JAKARTA – Tepatnya, Minggu (20 Oktober 2019) Joko Widodo resmi kembali dilantik menjadi Presiden Republik Indonesia (RI) yang didampingi Maruf Amin sebagai Wakil Presiden RI.
Dengan demikian, tugas Jusuf Kalla sebagai Wapres RI periode 2014 – 2019 dalam mendampingi Joko Widodo telah usai. Politisi senior Partai Golkar itu juga telah berpamitan ke Jokowi di acara perpisahan Kabinet Kerja yang digelar di Istana Negara, Jakarta, Jumat (18/10/2019) kemarin.
Pak JK Berpamitan
Di saat minta pamit, Pak JK (sapaan akrab Jusuf Kalla) mengucapkan selamat bekerja kepada para menteri baru era Jokowi – Amin.
“Bagi teman-teman yang akan mengemban tugas bersama Bapak Presiden lagi saya sampaikan selamat bekerja semoga semuanya sukses, kita doakan,” ujar JK sperti dikutip dari Kompas.com.

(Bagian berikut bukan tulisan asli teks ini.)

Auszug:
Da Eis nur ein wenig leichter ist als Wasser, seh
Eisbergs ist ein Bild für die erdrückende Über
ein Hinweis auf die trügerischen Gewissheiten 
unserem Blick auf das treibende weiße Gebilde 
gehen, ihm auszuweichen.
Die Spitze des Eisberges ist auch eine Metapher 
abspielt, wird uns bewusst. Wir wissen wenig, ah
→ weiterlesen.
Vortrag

Di hadapan Jokowi dan para menteri kabinet kerja, Pak JK menghaturkan permohonan maafnya jika ada kesalahan dan kekeliruan yang diperbuat. Ia juga mengajak rekan-rekan yang tak lagi dipilih Jokowi sebagai menteri di jilid duanya, untuk selalu memberikan pandangan-pandangan kepada 01 RI itu.
“Bagi teman-teman yang ikut sama saya artinya istirahat, kita lanjutkan mendukung beri pandangan dan juga harapan kepada presiden dengan tim yang akan datang. Sekali lagi terima kasih dan maaf bila ada kesalahan atau kekeliruan,” katanya.
Siapa Pak JK Sebenarnya?
Jusuf Kalla dilahirkan di Watampone, Kabupaten Bone, Sulawesi Selatan pada tanggal 15 Mei 1942. Beliau bernama lengkap Muhammad Jusuf Kalla. Ia merupakan anak kedua dari 17 bersaudara. Ayahnya dikenal sebagai saudagar kaya dari Bugis yang bernama Hadji Kalla. Sedangkan ibundanya bernama, Hj Athirah.
Sejak kecil, Jusuf Kalla dibesarkan di Watampone dan bersekolah di SD II Watampone, Kabupaten Bone. Namun di usianya berinjak 10 tahun, JK kecil bersama saudara dan kedua orang tuanya terpaksa berpindah ke Makassar. Hal ini dipicu karena kondisi Watampone yang tidak kondusif lagi, DI/TII melakukan berbagai pemberontakan disana.
Saat di Makassar, Hadji Kalla memulai usahanya dengan membeli sepetak ruko yang kemudian menjadi tempat tinggal mereka. Ayak JK ini memilih memulai usaha dengan bergadang kain. Walhasil, usaha itu berkembang pesat. Hadji Kalla saat itu kemudian dikenal sebagai salah satu pengusaha ternama di Makassar.
Hadji Kalla memasukkan Jusuf Kalla ke SMP islam Datumuseng. Setamat disana, JK bersekolah ke SMA 3 Makassar. Usai menamatkan pendidikan jenjang SMA itu, ia memilih untuk berkuliah di Fakultas Ekonomi Universitas Hasanuddin.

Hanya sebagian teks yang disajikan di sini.